There have been five parties controlling Iraq's executive branch exclusively for the last few year even though they control only a minority of seats in the Iraqi parliament. The five parties are the two Kurdish parties (puk and kdp), two shiites parties (Dawa of Al-Maliki and ISCI), and one Sunni party (the Islamic party). These five parties combined control a little bit more than 100 seats out of the Iraqi parliament's 275 seats, putting them well below the 138 seats required for a quorum.
Al-Maliki has gradually broken his ties with the other 4 parties during the last few months, and that was one of the reasons he managed to survive the provincial elections, unlike the other four who lost miserably.
There are 3 major reasons for the growing split between Maliki and the other 4 parties
1- Demographic cleansing: Al-Maliki is againt partitioning Iraq now. The gang of 4 have been following and promoting a separatist agenda aimed at creating sectarian/ethnic/religious regions that are self governed instead of having a strong central government in Baghdad running the country. The gang of 4 have been supporting the cleansing campaigns directly and indirectly for years. Al-Maliki's recent attempts to reverse ethnic and sectarian cleansing and remove all walls in Baghdad were faced by fierce criticism by the gang of four. Following last week's organized attacks in Baghdad, Hoshya Zibari (a kurdish separatist who happened to be Iraq's minister of foreign affairs) claimed the reason behind the attacks is Al-Maliki's plan to remove the partitioning walls!
2- Central government vs. regional powers: Al-Maliki is now for keeping and even increasing the powers of the central government. Mainly because he's fighting for his own position's authorities, and because he's catering to the Iraqi public opinion that, according to numerous polls, favors a model where the central government runs a united and sovereign nation.

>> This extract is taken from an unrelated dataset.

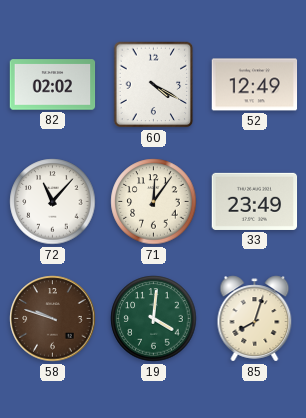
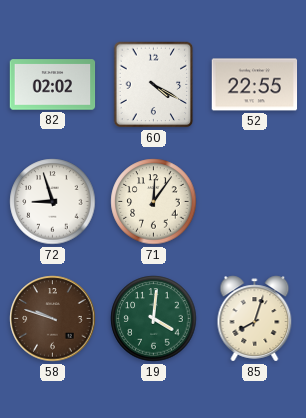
52: 12:49 -> 22:55
72: 11:07 -> 8:57
33: 23:49 -> none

3- Ending foreign intervention(s): Al-Maliki's support for a plan where ALL U.S. troops must leave Iraq has been against the gang of four's interests. They realize that the U.S. is there protecting them and supporting their weak and unpopular regime, and more importantly, the US is fighting their fight against other Iraqis.

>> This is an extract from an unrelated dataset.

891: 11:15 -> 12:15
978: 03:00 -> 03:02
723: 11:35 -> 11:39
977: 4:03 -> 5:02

The gang of 4 will try their best, in collaboration with other separatists around Iraq, to delay or cancel the upcoming legislative elections because they know that they're going to loose this time, big time. They'll end up being a small minority in both the legislative and executive branches. ISCI, with Al-Hakim Dying and their supporters shrinking, will try their best to reignite the sunni/shiite divisions and to try to pressure the Sadrists (through Iran's influence) to run with them in one coalition. I think such a coalition will most likely include some token Sunnis, kurds, and Christians and I think it will most likely collapse very soon after. The PUK/KDP will most likely quit all their positions in the central government and go back to Kurdistan to start a war with Baghdad and invade Kirkuk, or they might continue their participation if they have any hope they can destroy the central government from within. The Islamic party will continue its lame and underground coordination and collaboration with the other members of the gang.

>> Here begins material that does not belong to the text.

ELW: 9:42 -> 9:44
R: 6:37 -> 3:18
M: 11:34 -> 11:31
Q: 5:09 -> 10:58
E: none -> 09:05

There is a lot of violence coming ahead, but this does not mean in anyway the US occupation should last for an extra day. All what Iraqi is living now and will be living in the next months and years is because of the US intervention that has destroyed the nation and took the side of some sunnis, shiites and kurds against other sunnis and shiites and kurds. Iraq is far from being a stable and peaceful country, and there no surge that can fix it. There is nothing that the US can do to fix the situation other than leaving Iraq completely and stopping all forms of intervention in Iraq's domestic issues.